__Goal of the exercise__
What lines of the listing include the string "pour"? Show them all.

========================================

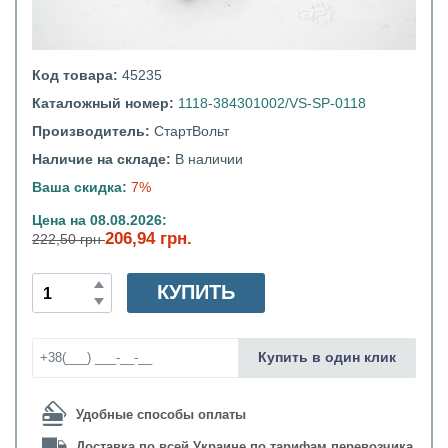
Код товара:
45235
Каталожный номер:
1118-384301002/VS-SP-0118
Производитель:
СтартВольт
Наличие на складе:
В наличии
Ваша скидка:
7%
Цена на 08.08.2026:
206,94 грн.
222,50 грн
КУПИТЬ
Купить в один клик
Удобные способы оплаты
Доставка по всей Украине по тарифам перевозчика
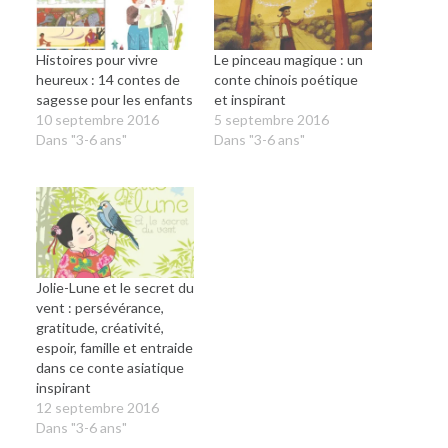
Histoires pour vivre
Le pinceau magique : un
heureux : 14 contes de
conte chinois poétique
sagesse pour les enfants
et inspirant
10 septembre 2016
5 septembre 2016
Dans "3-6 ans"
Dans "3-6 ans"
Jolie-Lune et le secret du
vent : persévérance,
gratitude, créativité,
espoir, famille et entraide
dans ce conte asiatique
inspirant
12 septembre 2016
Dans "3-6 ans"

========================================

__Answer section__
Histoires pour vivre
sagesse pour les enfants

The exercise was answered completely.